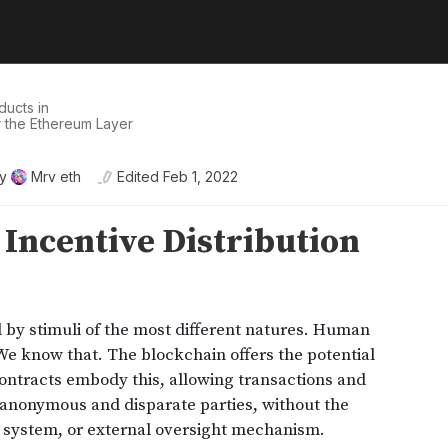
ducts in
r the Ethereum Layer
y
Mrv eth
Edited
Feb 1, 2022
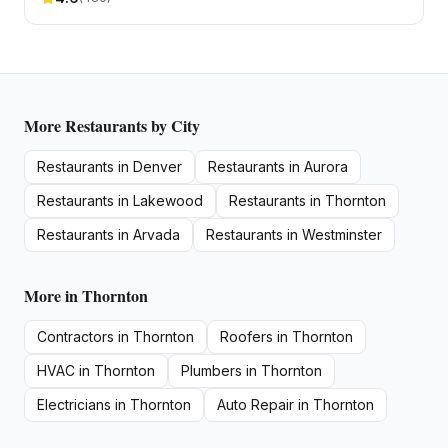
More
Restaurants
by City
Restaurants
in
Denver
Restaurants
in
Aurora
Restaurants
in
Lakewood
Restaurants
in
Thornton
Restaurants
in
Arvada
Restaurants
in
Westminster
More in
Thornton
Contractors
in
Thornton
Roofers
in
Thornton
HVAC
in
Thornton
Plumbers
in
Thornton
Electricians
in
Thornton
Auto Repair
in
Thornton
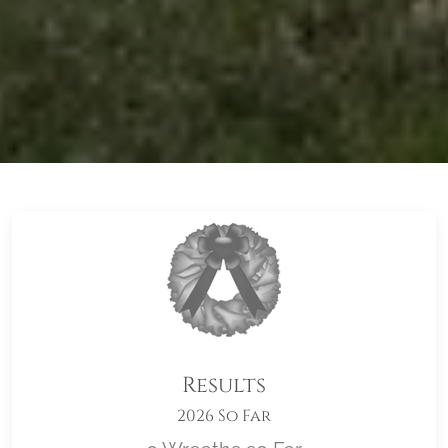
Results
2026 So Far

====

*What is being asked*
The listing above must be printed again exactly, minus its pictures.

*Result*
ducts in
r the Ethereum Layer
y
Mrv eth
Edited
Feb 1, 2022
More
Restaurants
by City
Restaurants
in
Denver
Restaurants
in
Aurora
Restaurants
in
Lakewood
Restaurants
in
Thornton
Restaurants
in
Arvada
Restaurants
in
Westminster
More in
Thornton
Contractors
in
Thornton
Roofers
in
Thornton
HVAC
in
Thornton
Plumbers
in
Thornton
Electricians
in
Thornton
Auto Repair
in
Thornton
Results
2026 So Far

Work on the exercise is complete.